Tout le contraire d'une arnaque grossière : bureaux impeccables dans un quartier d'affaires, costume sur mesure, vocabulaire technique maîtrisé, première consultation gratuite et détaillée. Le faux conseiller en gestion de patrimoine est l'arnaque la plus sophistiquée que nous traitons - et la plus coûteuse en valeur absolue, avec un préjudice médian à 87 000 € et des dossiers dépassant régulièrement 300 000 €.
Le profil des cibles
Cadres supérieurs, professions libérales, dirigeants de PME, retraités aisés : patrimoine disponible supérieur à 100 000 €, souvent constitué progressivement (vente d'entreprise, héritage, épargne de carrière). La cible est ciblée via LinkedIn, recommandations personnelles (parfois elles-mêmes piégées), ou par « inbound marketing » sur des contenus financiers de qualité.
La structure de l'arnaque
1. Crédibilité construite
Site web d'apparence irréprochable, LinkedIn avec 500+ relations, articles publiés sur des médias économiques peu vérifiés, références clients (elles aussi fausses). Le faux CGP peut avoir un véritable numéro ORIAS - parfois obtenu légalement, parfois usurpé - mais détourne son activité vers des produits non-autorisés.
2. Audit patrimonial initial
Consultation gratuite de 90 minutes. Analyse approfondie de votre situation (patrimoine, revenus, objectifs, fiscalité). Recommandations initiales pertinentes et gratuites - établissement de la confiance. Cette phase peut durer 2-3 mois.
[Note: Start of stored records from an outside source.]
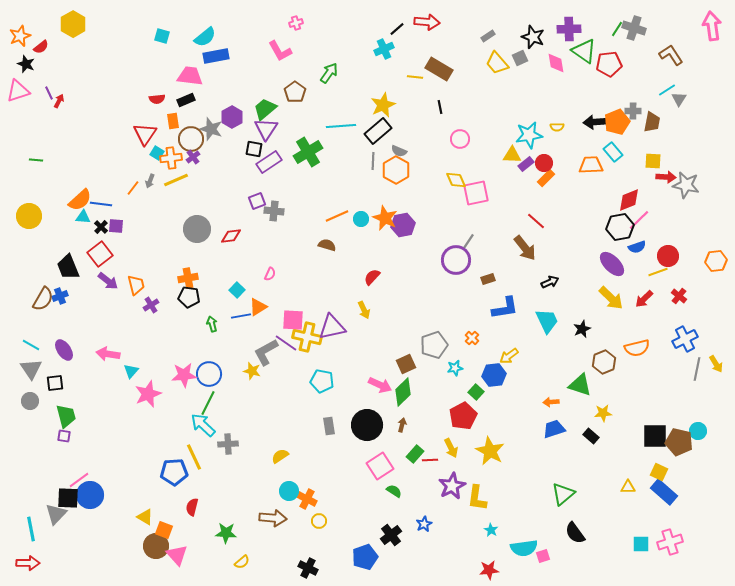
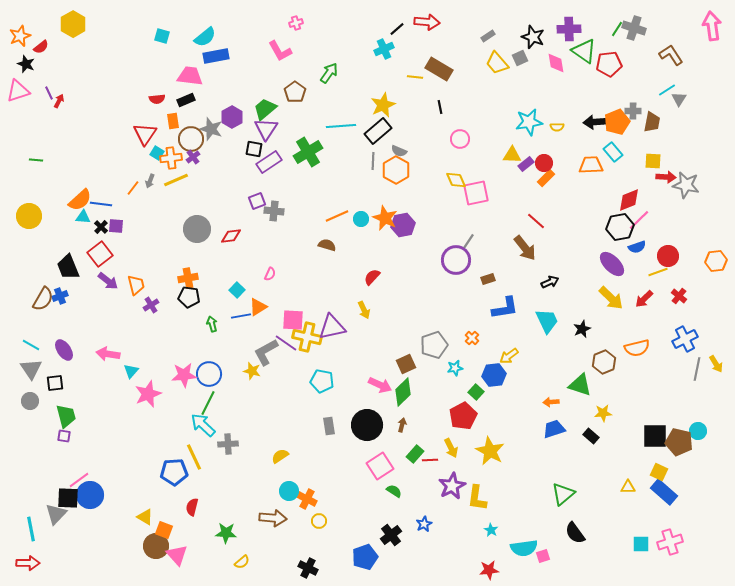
cyan star at (529, 135): moved 13 px up
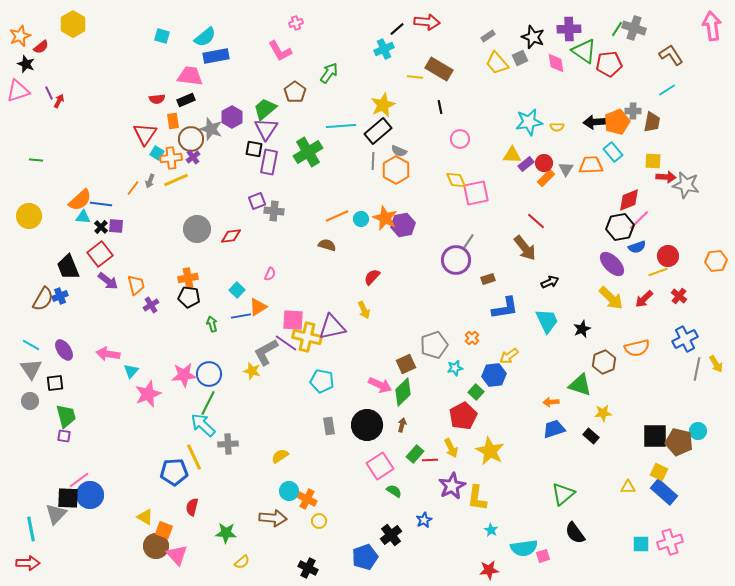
gray triangle at (679, 99): moved 113 px left, 70 px down
purple rectangle at (269, 162): rotated 45 degrees counterclockwise
blue star at (424, 524): moved 4 px up
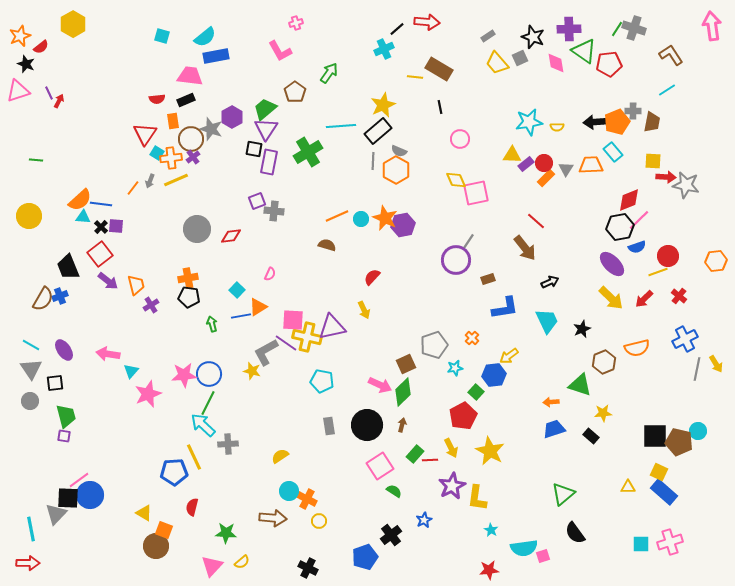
yellow triangle at (145, 517): moved 1 px left, 4 px up
pink triangle at (177, 555): moved 35 px right, 11 px down; rotated 25 degrees clockwise
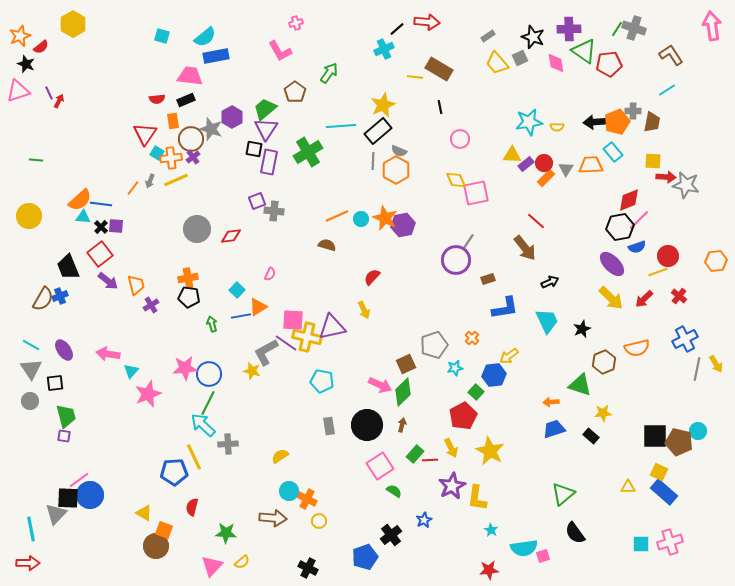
pink star at (184, 375): moved 1 px right, 7 px up
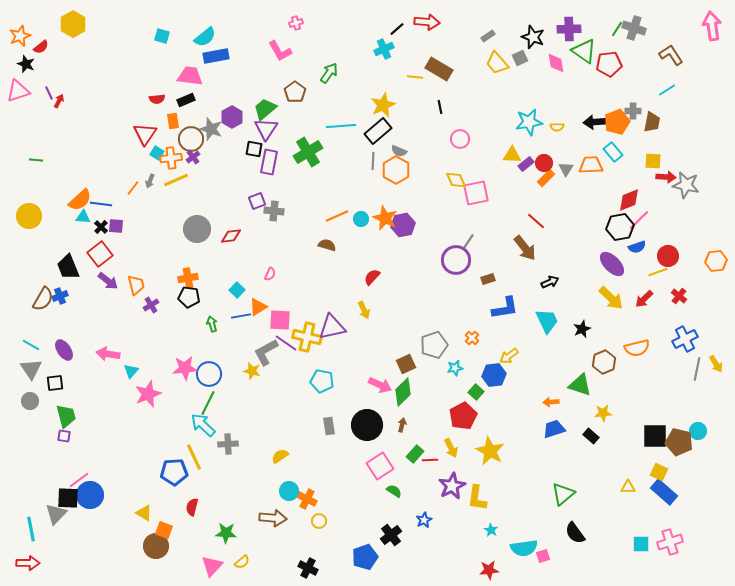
pink square at (293, 320): moved 13 px left
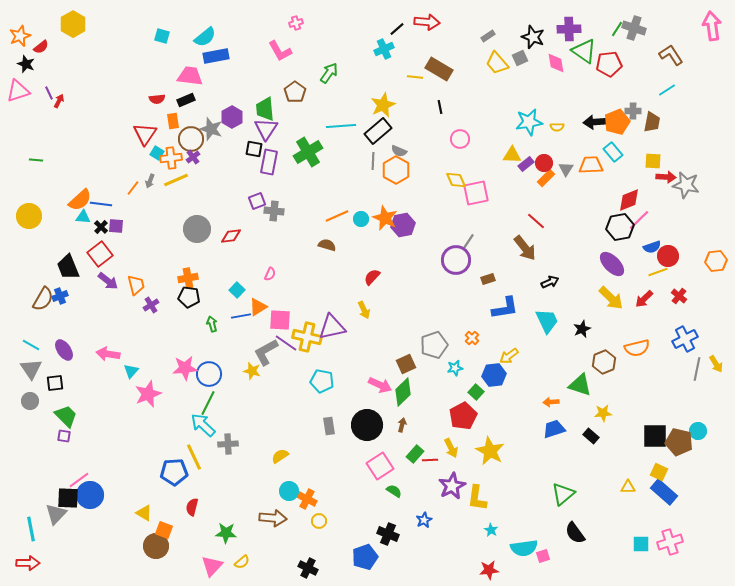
green trapezoid at (265, 109): rotated 55 degrees counterclockwise
blue semicircle at (637, 247): moved 15 px right
green trapezoid at (66, 416): rotated 30 degrees counterclockwise
black cross at (391, 535): moved 3 px left, 1 px up; rotated 30 degrees counterclockwise
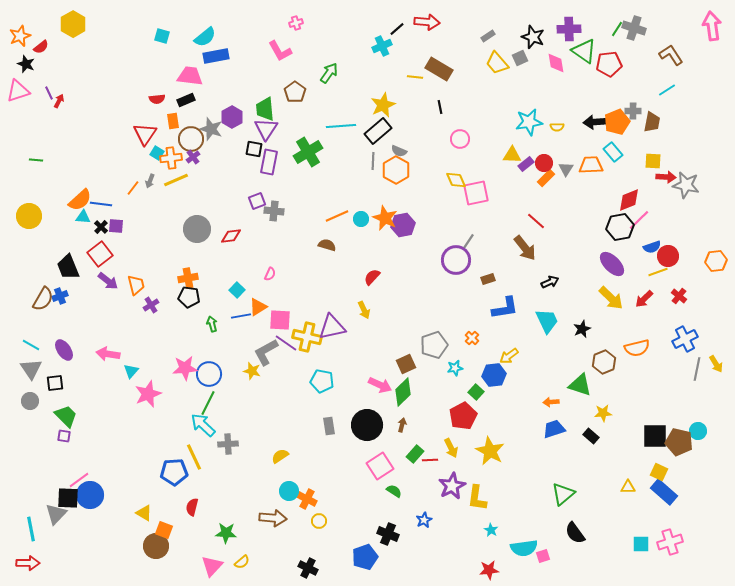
cyan cross at (384, 49): moved 2 px left, 3 px up
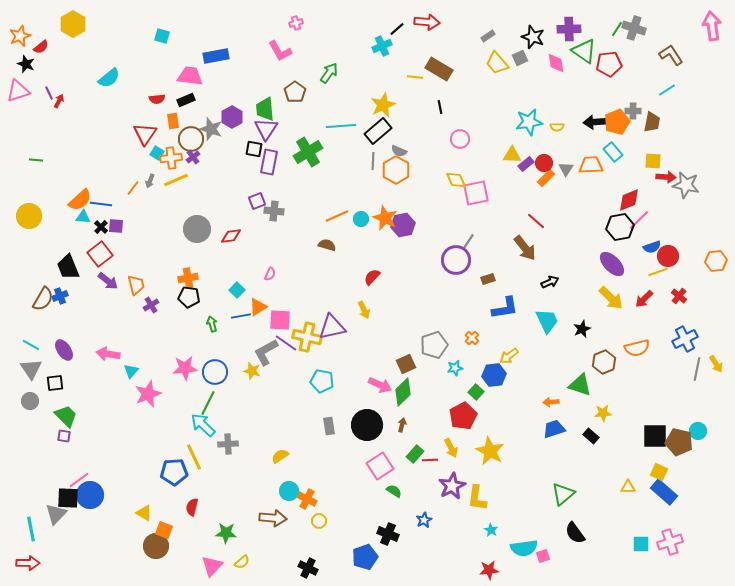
cyan semicircle at (205, 37): moved 96 px left, 41 px down
blue circle at (209, 374): moved 6 px right, 2 px up
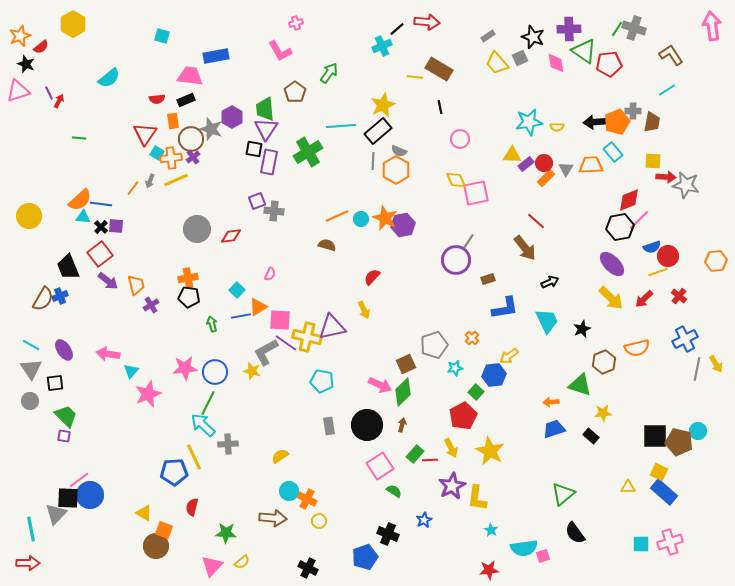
green line at (36, 160): moved 43 px right, 22 px up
3. Proposition d'investissement 'exclusif'
Présentation d'un placement « hors marché », accessible uniquement à leur clientèle premium : SCPI off-market, fonds obligataires non cotés, private equity thématique. Rendement annoncé 7-12 %, « adossé à des actifs réels ». Documents contractuels léchés et conformes à une première inspection.
4. Virement vers compte 'séquestre'
Les fonds sont virés vers un prétendu compte-séquestre du cabinet (IBAN étranger justifié par une « structure luxembourgeoise fiscalement optimisée »). Après le virement, le suivi se dégrade progressivement : rapports trimestriels qui deviennent semestriels, appels non retournés, puis disparition.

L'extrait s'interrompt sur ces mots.